New Hampshire native ready to take on the Iditarod
"You have to be the leader, but you have to be their buddy too," Ellis, a former Rumney resident, said of his purebred Siberian Husky sled-dog team. "I guess it's kind of like being a player-coach. You have to lead them, but you also have to be a part of the team too."
Ellis and his 16-dog team are making their debut this weekend in the famed Iditarod Trail Sled Dog Race, running under the banner of Team Tsuga of Two Rivers, Alaska. Ellis and his wife Sue, both Plymouth State University graduates, have been training and racing dogs for about 17 years.
"I run Siberian huskies, which are slower than the average Alaskan huskies that these guys are running," Ellis said, referring to his Iditarod competitors. "So I can honestly say that I'm not in the race to win. I can honestly say that I'm in the race to do the best I can, to have a great trip and to really honestly kind of be a statesman and an advocate for the dogs."
The Iditarod is an annual long-distance race from Anchorage to Nome, Alaska. Mushers and their teams take anywhere from nine to 15 days to cover the 1,131-mile distance. The trek has them cross the Alaska Range, traveling on several major rivers and finishing along the shores of Norton Sound. Aside from the grueling pace and distance, mushers and their dogs have to contend with temperatures that can dip to 30 or 40 degrees below zero. And that's without wind chill.
Though this is Ellis' first Iditarod, it's not his first long distance race. He's a five-time participant in the Yukon Quest - another 1,000-mile race, from Fairbanks to Whitehorse in Canada's Yukon territory - and holds the record for the fastest purebred Siberian team in any 1,000-mile event.
"A lot of it is just a really intense focus on the dogs," Ellis said. "You're watching them for steps that might go wrong. You're always watching for injury and other concerns with the dogs.
"You're traveling through these incredibly remote, distant places. As long as you bring your focus in on the dogs, it doesn't matter where you are. The whole remoteness and coldness and darkness kind of goes away."
Years ago, Ellis was a self-described ski bum, spending years working at Loon Mountain in Lincoln. But in 1993, when he helped out with a New Hampshire team just back from the Yukon Quest, he caught the mushing bug. He even gave his future wife a husky pup as an engagement gift.
"Magic," said Ellis, summing up what it was like mushing for the first time. "I still feel that way. Being out on the sled with the dogs - it's not like any other sport. I had been a mountain climber, I had been a skier, I had made my living from skiing, but none of it really held a candle to when I got out there for the first time with a dog team. It feels like I'm in a magical place when I'm out there with my dogs."
In New Hampshire, the Ellises built a house, a kennel and a lifestyle around their huskies.
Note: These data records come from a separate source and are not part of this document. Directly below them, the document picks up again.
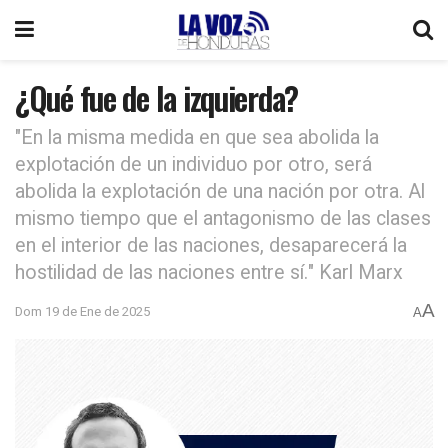
¿Qué fue de la izquierda?
"En la misma medida en que sea abolida la
explotación de un individuo por otro, será
abolida la explotación de una nación por otra. Al
mismo tiempo que el antagonismo de las clases
en el interior de las naciones, desaparecerá la
hostilidad de las naciones entre sí." Karl Marx
A
Dom 19 de Ene de 2025
A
But three years ago, the call of the wild was too great to resist, and the couple moved to Fairbanks with their dogs.
Loranne Carey Block, who raised and trained Ellis' dog Ivy at Snow Star Farm in Antrim, said she's not surprised his team is strong. In addition to Ivy, she said, the majority of Ellis' dogs are part of the same New Hampshire family of purebred Siberians.
Block said Ivy's parents were both outstanding leader dogs that came from a long line of eastern Canadian racing Siberian huskies. One of those dogs, Jack, ran with Block's dog sled team.
"(Jack) was probably what I would consider a lifetime (sled) dog," Block said. "He was this incredibly wonderful leader and really unbelievable dog. (He) is behind all of the dogs on Mike's team. They have that drive and ability."
Because genetics alone are not enough, Ellis and other competitive mushers put their dogs through a rigorous training program. He's also personally delivered 15 of the 16 dogs on his team. He said that rather than shop around for the best dogs, he and Sue instead work to get the best out of the dogs they have.
The Ellises train their dogs every day to prepare for their races, with a few months off in the summer. By the end of August, the dogs start training again by pulling around a four-wheeler. By October, there is snow in Fairbanks, and the dogs are able to start training again with sleds. By late February, they've logged more than 3,000 miles.
It's not all work, though.
"They are extremely concerned with how they feed and how they train the dogs," said Block, who was familiar with the Ellises and the kennel they ran before their move to Alaska. "They take exceptional care of their dogs."
Such care has paid off not only in healthy, effective racers, but also in several Veterinarian's Choice Awards for the couple.
"My slogan is, 'Respect your dog,'" Mike Ellis said. "I'm OK with not winning because I look for the best my dogs can do, not necessarily what it takes to win."